A review by caitlinxmartin
The Brutal Telling by Louise Penny

4.0

This is the first book by this author that I've had the pleasure to read, but I suspect that I'll go back & read the others now.

Penny is writing murder mysteries in the British whodunit style, but filtered through a Quebecois sensibility. There is much right in the village of Three Pines, but some things are wrong, as well, & the discovery of a body in Olivier's bistro sheds a light on those things.

This could easily have been a facile imitation of Agatha Christie or Dorothy Sayers, but Penny's writing elevates it to its place in the genre. Her characters are complex & beautifully drawn. Her writing style is clear & precise, but also poetic & lyrical. She drops plenty of red herrings into the mix, but also manages to fashion an ending that is not neat, not tidy, not necessarily even complete.

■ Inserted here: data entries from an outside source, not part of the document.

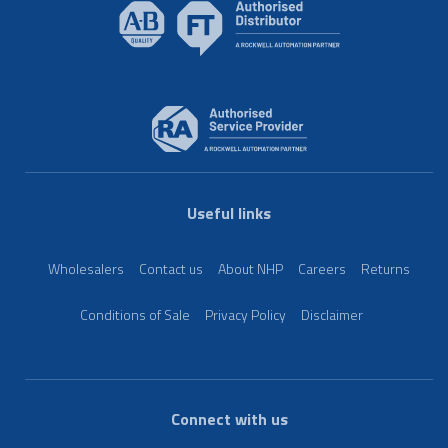
Useful links
Wholesalers
Contact us
About NHP
Careers
Returns
Conditions of Sale
Privacy Policy
Disclaimer
Connect with us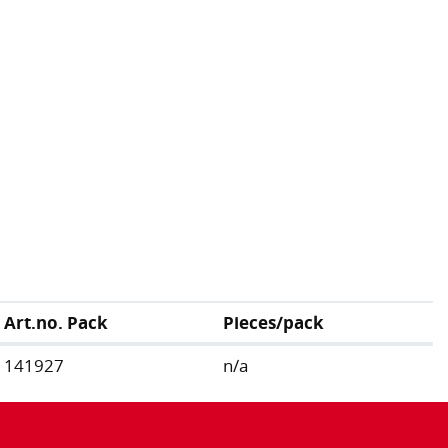
Art.no. Pack
Pieces/pack
141927
n/a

The story & the story inside the story sit uneasily on the mind & that is as it should be. The imagery is gorgeous, the violence is never gratuitous, & there are real dilemmas for all of her characters buried within the plot that are central to them, but not to the mystery.

Penny plots a carefully crafted mystery within the rules of the genere she is writing in, but goes beyond that to create a novel of real beauty. The mystery of it all is in the whodunit, but also in the lives of her characters. I really loved this book.